The same can be said for financial technology, where downtown Toronto houses the country’s largest hub of fintech startups by a wide margin. Ontario is home to a majority of Canada’s fintechs, including Shopify, Wealthsimple, Koho, Borrowell, and hundreds more.
Vancouver seldom wins direct competition with Toronto in this regard but the West Coast has a reputation for succeeding when going its own way. The region’s fintech ecosystem is less than one-third of Toronto’s in terms of raw size, but there is ample vibrancy and local personality in the startups choosing to launch and scale in BC.
Last year, we observed that “often living in the shadow of Canada’s financial epicentre are tech-forward startups hustling hard in areas like Vancouver without much recognition—inside smaller ecosystems whose entrepreneurs are no less innovative than their Toronto counterparts.”
We highlighted five BC-based fintechs ready to perform in 2023: Blossom Social, Finhaven, Wecasa, Parvis, and APOLLO Insurance.

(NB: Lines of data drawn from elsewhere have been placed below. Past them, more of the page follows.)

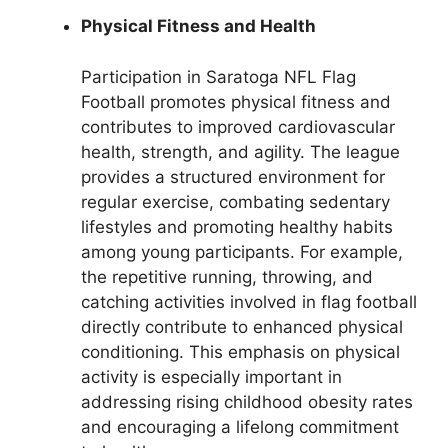
Physical Fitness and Health
Participation in Saratoga NFL Flag
Football promotes physical fitness and
contributes to improved cardiovascular
health, strength, and agility. The league
provides a structured environment for
regular exercise, combating sedentary
lifestyles and promoting healthy habits
among young participants. For example,
the repetitive running, throwing, and
catching activities involved in flag football
directly contribute to enhanced physical
conditioning. This emphasis on physical
activity is especially important in
addressing rising childhood obesity rates
and encouraging a lifelong commitment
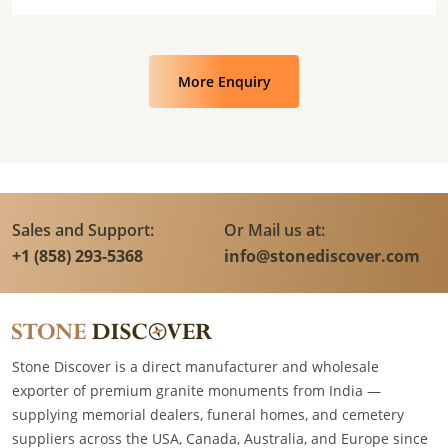
More Enquiry
Sales and Support:
Or Mail us at:
+1 (858) 293-5368
info@stonediscover.com
Stone Discover is a direct manufacturer and wholesale
exporter of premium granite monuments from India —
supplying memorial dealers, funeral homes, and cemetery
suppliers across the USA, Canada, Australia, and Europe since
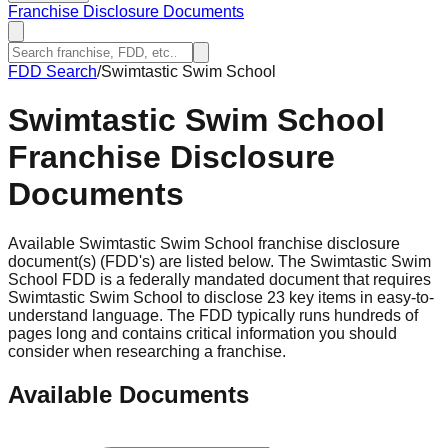
Franchise Disclosure Documents
FDD Search
/
Swimtastic Swim School
Swimtastic Swim School
Franchise Disclosure
Documents
Available Swimtastic Swim School franchise disclosure
document(s) (FDD's) are listed below. The Swimtastic Swim
School FDD is a federally mandated document that requires
Swimtastic Swim School to disclose 23 key items in easy-to-
understand language. The FDD typically runs hundreds of
pages long and contains critical information you should
consider when researching a franchise.
Available Documents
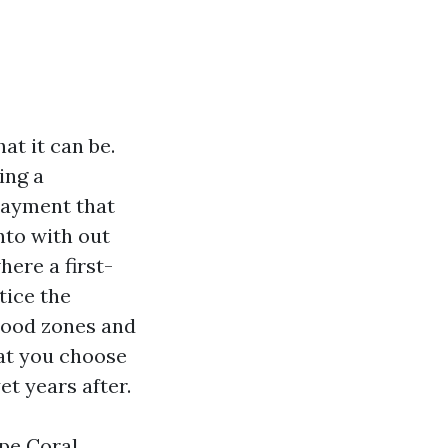
at it can be.
ing a
payment that
nto with out
ere a first-
tice the
Flood zones and
hat you choose
et years after.
ape Coral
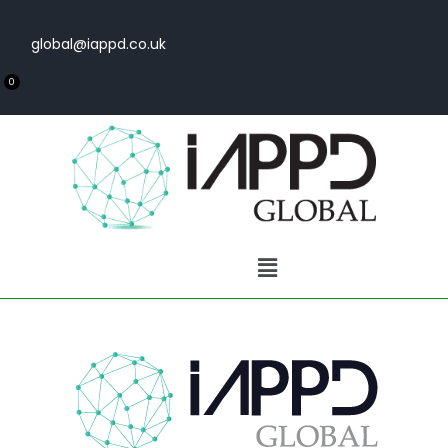
global@iappd.co.uk
0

This fine selection showcases the city’s variety, but it is hardly an exhaustive tally of Vancouver’s fintech ecosystem. There are many we did not include—such as Billi Labs and Lynk—as well as others which have already sprouted since then, including Kevin Sandhu’s Otter.
Billi Labs was created in 2022 by a “team of financial experts, designers, and developers across Canada,” including chief executive Ty Sinclair and operating officer Dan Barton, who is based out of Victoria. Through innovation and automation, “we want to transform the relationship people have with their money,” the BC founders say.
The digital platform launched by Bill Labs aims for Canadians to be “mindful” with their money. Users link financial cards and accounts to the encrypted app to gain an understanding of their transactions and manage their finances from a single interface.
Meanwhile Lynk is targeting startups, small businesses, and the gig economy with its new fintech platform. The company claims to offer the lowest processing fees in the industry and provides immediate access to revenue unlike traditional platforms.
“Credit card fees and building customer loyalty are two of the biggest challenges for small business owners,” believes CEO Nabi Awada. “Lynk’s branded payment solution enables businesses to own the payment experience—the same way Starbucks owns their payment ecosystem with their branded wallet, which costs millions of dollars to develop.”
As part of its launch in 2022, Lynk raised $3 million in seed capital.
And then there is Otter, which is on a mission to make self-employment easier and “help turn passions into successful businesses.” The Vancouver startup claims to combine three critical services—banking, accounting, and legal—into a single digital interface.
“With Otter, you have a dedicated banker, accountant and lawyer for you and your business at your fingertips,” a launch statement from the startup reads. “We help you save time and money that you can spend doing the things you love instead of managing your finances and business administration.”
The platform promises “free business and personal banking in a single unified experience, fully automated taxes and bookkeeping, and even the ability to incorporate your business and handle all the paperwork that comes along with it,” including a smart payments card with rewards and cash back.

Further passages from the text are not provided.